C’est pourquoi ce texte ouvre l’accès à la sédation en phase terminale et affirme le caractère contraignant des directives anticipées. Ainsi, il est prévu qu’un personnel médical qualifié puisse administrer à tout malade en fin de vie une sédation profonde et continue, qui lui permette de partir avec le plus de sérénité possible, et sans souffrance.

Ce texte comporte de nombreuses autres mesures visant à garantir les droits des personnes malades en fin de vie, qui constituent selon moi de réels progrès par rapport à la situation actuelle.

Je pense notamment à l’accès, pour les étudiants et professionnels médicaux et paramédicaux, à une formation plus approfondie aux soins palliatifs, au statut du témoignage de la personne de confiance, qui est dans ce texte explicité juridiquement, au renforcement et à une meilleure opérationnalité des directives anticipées énoncées par la personne en fin de vie, auxquelles le médecin ne pourra déroger et qu’il devra consulter en premier, sauf cas exceptionnel, à la réaffirmation du droit du malade au refus de son traitement.

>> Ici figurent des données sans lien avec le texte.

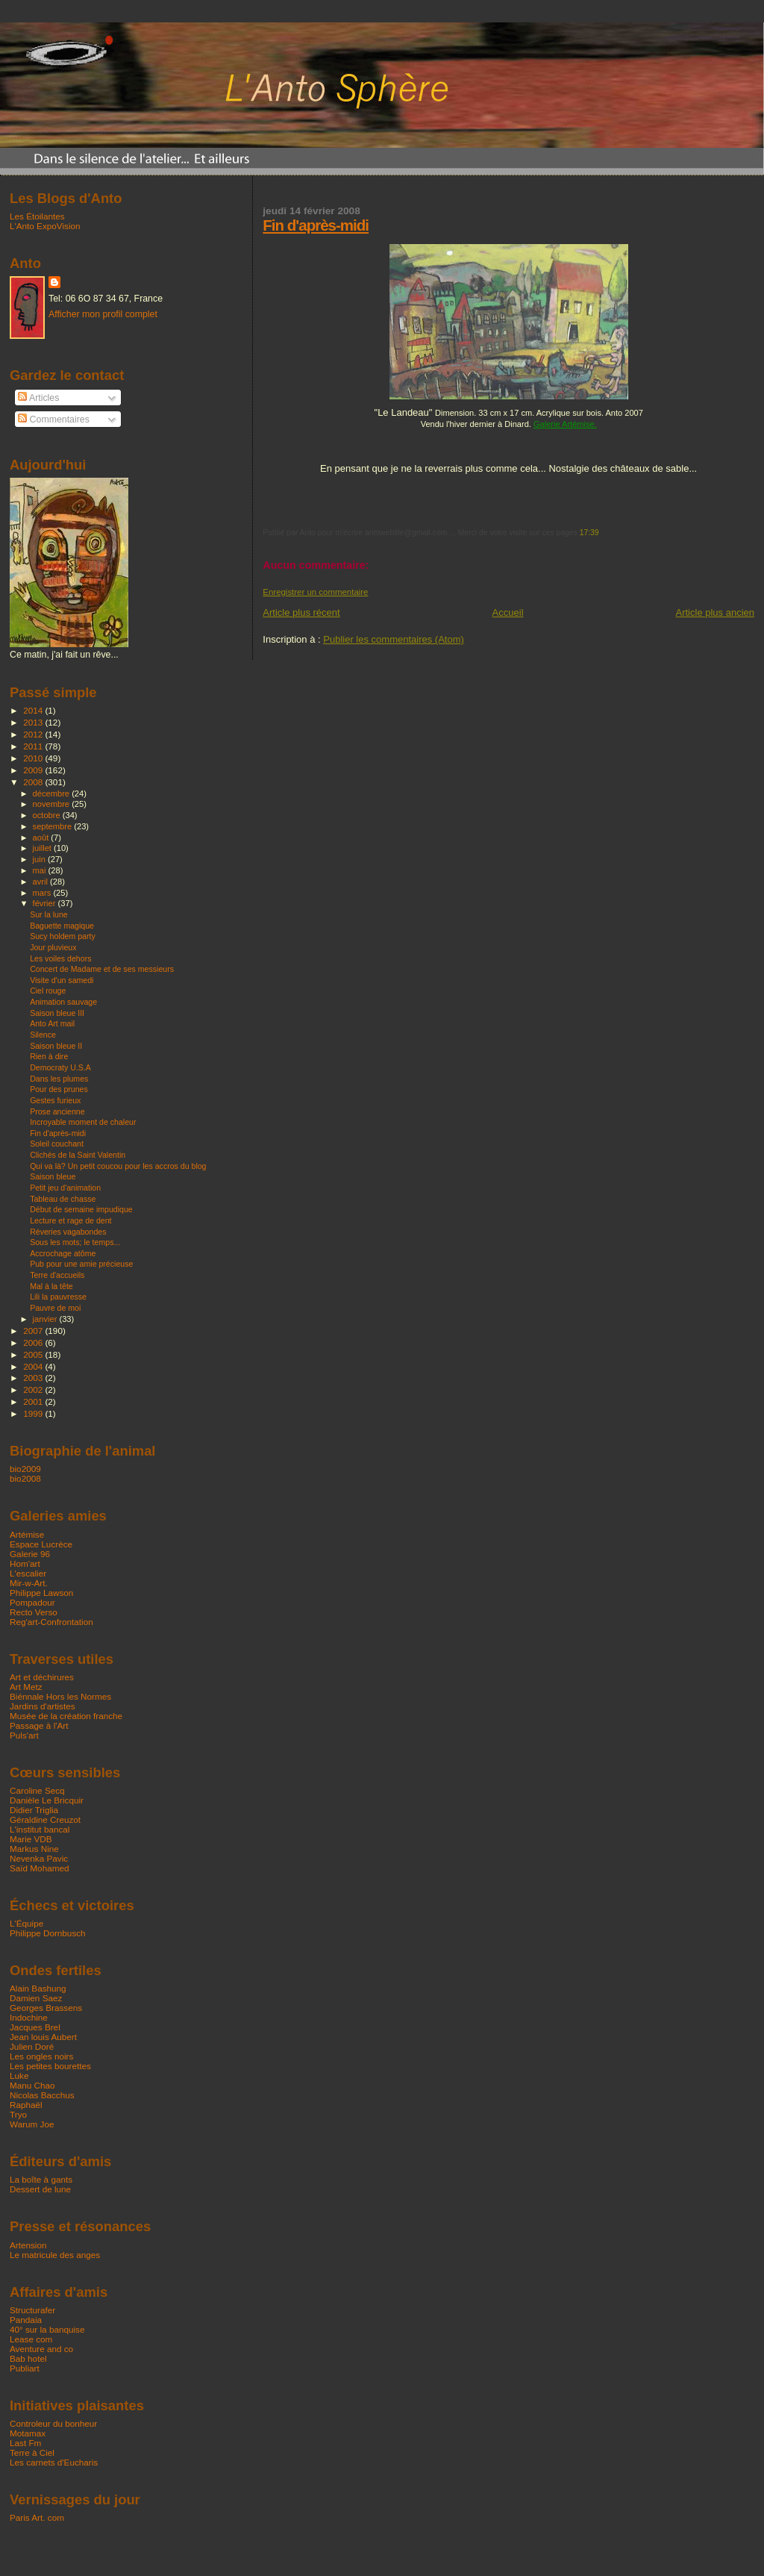 The width and height of the screenshot is (764, 2576). Describe the element at coordinates (28, 2433) in the screenshot. I see `Motamax` at that location.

Si les droits des personnes malades en fin de vie sont mieux pris en compte, l’autre grande satisfaction de ce texte est la garantie apportée au personnel médical en matière de sécurité juridique.

Il est primordial, pour des raisons que tout le monde comprendra aisément, de mettre les professionnels de santé à l’abri d’éventuelles poursuites judiciaires lorsqu’ils mettent fin à la souffrance d’un malade qui en a exprimé la demande, tout en définissant de manière très précise le cadre de cette intervention.

Il reste beaucoup de chemin à parcourir, notamment sur l’aide médicalisée à mourir. Mes collègues du groupe RDSE et moi-même avons d’ailleurs déposé un amendement en ce sens, reprenant en partie une proposition de loi de 2012 émanant de notre groupe. Je me félicite que nous ayons trouvé dans le présent texte un consensus pour améliorer les droits des malades en fin de vie, toujours dans le respect de la dignité humaine.

Je crois que la manière d’appréhender la fin de vie, donc la mort, en dit beaucoup sur nous-mêmes et sur l’état de civilisation de notre société. Je me félicite que, au travers de ce texte, nous contribuions, certes modestement, à son élévation.